W5 (Saturday, CTV, 7 p.m.) has a remarkable and lengthy report by Victor Malarek about a Canadian medical mission in Eastern Ukraine to treat wounded soldiers and victims of the ongoing conflict there. To date, some 8,000 combatants on both sides have been killed and 17,000 people wounded.

At the Ukraine Military Hospital, Toronto surgeon Dr. Oleh Antonyshyn, a Canadian of Ukrainian background, leads a group of 22 colleagues – surgeons, anesthesiologists, nurses and one occupational therapist – who treat soldiers and others. This is not a gory report on the severely injured in a military conflict. It's about what drives the Canadian team to do this work.

As one anesthesiologist says of the people he is treating, "These are not Navy Seals.
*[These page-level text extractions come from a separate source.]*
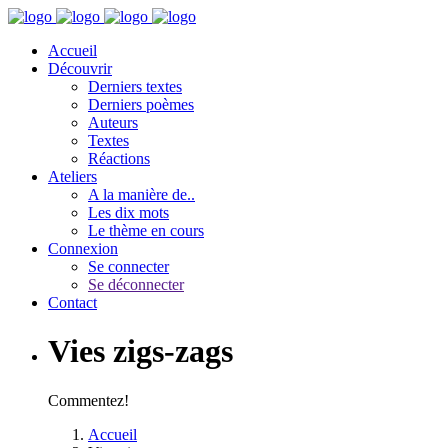
Accueil
Découvrir
Derniers textes
Derniers poèmes
Auteurs
Textes
Réactions
Ateliers
A la manière de..
Les dix mots
Le thème en cours
Connexion
Se connecter
Se déconnecter
Contact
Vies zigs-zags
Commentez!
Accueil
You see these kids, they are not even trained professional soldiers. They get thrown up to the front line and half their face is blown off. I'm blessed that I had parents who moved from here to Canada. Otherwise I'd be here fighting in a war."

One such young man is 24-year-old Rodeon Tristan. He was shot in the head by a sniper in June, 2015, and kept alive by medics at the scene, but his right eye and much of the right side of his face were damaged. He's an articulate, resilient young man who ponders the prospect of having his face reconstructed. He says he just wants to look more normal because people scream when they see his face. And then there is an 11-year-old boy who found a grenade that exploded, killing his younger brother and leaving him a triple amputee.
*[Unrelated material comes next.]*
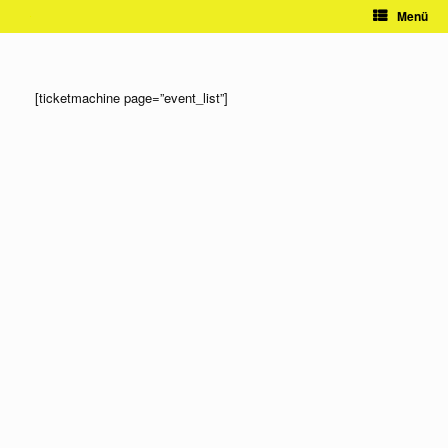
Zum
Menü
Inhalt
springen
[ticketmachine page=”event_list”]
Lucha Underground (Sunday, TLN, 10 p.m.) arrives in Canada. It is an utterly demented Mexican wrestling show/drama series that originates with the El Rey Network in the United States. It celebrates the lucha libre style of wrestling popular in Mexico.

Each episode contains multiple acrobatic fights featuring "luchadores," but that's not all – the alleged mythic beginnings of the fighting style are featured, too. There are bizarre scenes from Aztec mythology that are supposed to explain everything – heroic stories of men and women learning to be tough and protect their family honour. Unbelievable stuff.